Of the initial 674 patients who were enrolled, 498 met the inclusion criteria (see online supplementary figure S1). The cumulative follow-up time of the whole population was 2277 patient-years, and the median follow-up time per patient was 43 months (IQR, 36-72).

During follow-up, 22 patients progressed after a median of 34 months (IQR, 24-38 months); nine patients developed high-grade dysplasia and 13 patients progressed to oesophageal adenocarcinoma. Three of the patients who developed high-grade dysplasia had an intermediate diagnosis of low-grade dysplasia. The rate of progression was 0.97% (95% CI 0.61 to 1.46) per patient-year for the combined endpoint of high-grade dysplasia and adenocarcinoma and 0.57% (95% CI 0.30 to 0.97) for adenocarcinoma alone.

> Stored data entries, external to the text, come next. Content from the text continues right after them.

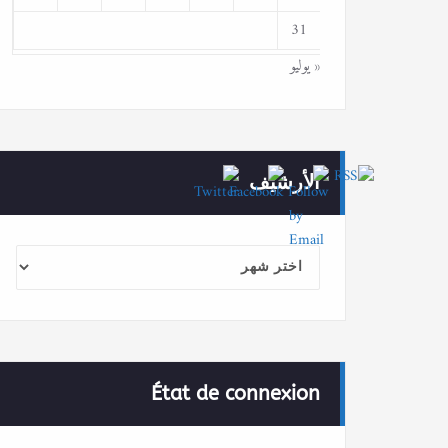
31
« يوليو
الأرشيف
الأرشيف
État de connexion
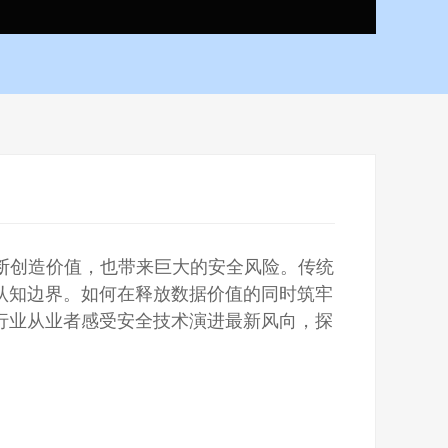
断创造价值，也带来巨大的安全风险。传统
认知边界。如何在释放数据价值的同时筑牢
行业从业者感受安全技术演进最新风向，探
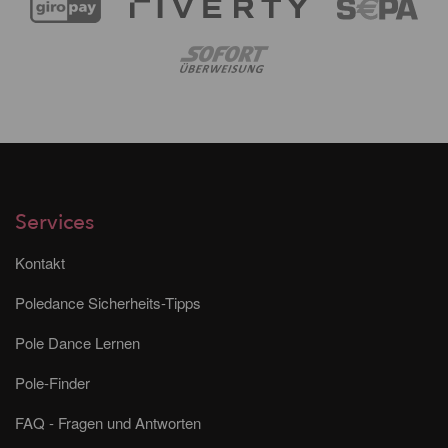
Services
Kontakt
Poledance Sicherheits-Tipps
Pole Dance Lernen
Pole-Finder
FAQ - Fragen und Antworten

Evaluable brushes were obtained from 428 participants, which included all 22 progressors. DNA FISH was performed for the evaluation of genetic abnormalities (see online supplementary figures S2 and S3). The cumulative follow-up period of the participant group was 2019 patient-years and the median follow-up per patient was 45 months (IQR 35–72 months). Patient characteristics of patients included and not included in the final analysis are shown in table 1 and online supplementary table S1. The frequencies of genetic abnormalities at baseline are summarised in figure 1.

Table 1.

Baseline characteristics of the study cohort

Characteristic Study cohort

Subjects (n) 428

Age, year* 60 (51-67)

Male sex, n (%) 345 (81)

Body-mass index, kg/m2 27.2 ± 3.9

Tobacco use, n (%) 294 (69)

Barrett's segment length*
Circumferential Barrett's oesophagus, cm 2 (0-4)
Maximum Barrett's oesophagus, cm 3 (2-6)

Time since diagnosis of Barrett's oesophagus, year* 5 (2-10)

Use of proton-pump inhibitors, n (%) 422 (99)

Family history of Barrett's oesophagus, n (%) 52 (13)

Family history of oesophageal cancer, n (%) 39 (9)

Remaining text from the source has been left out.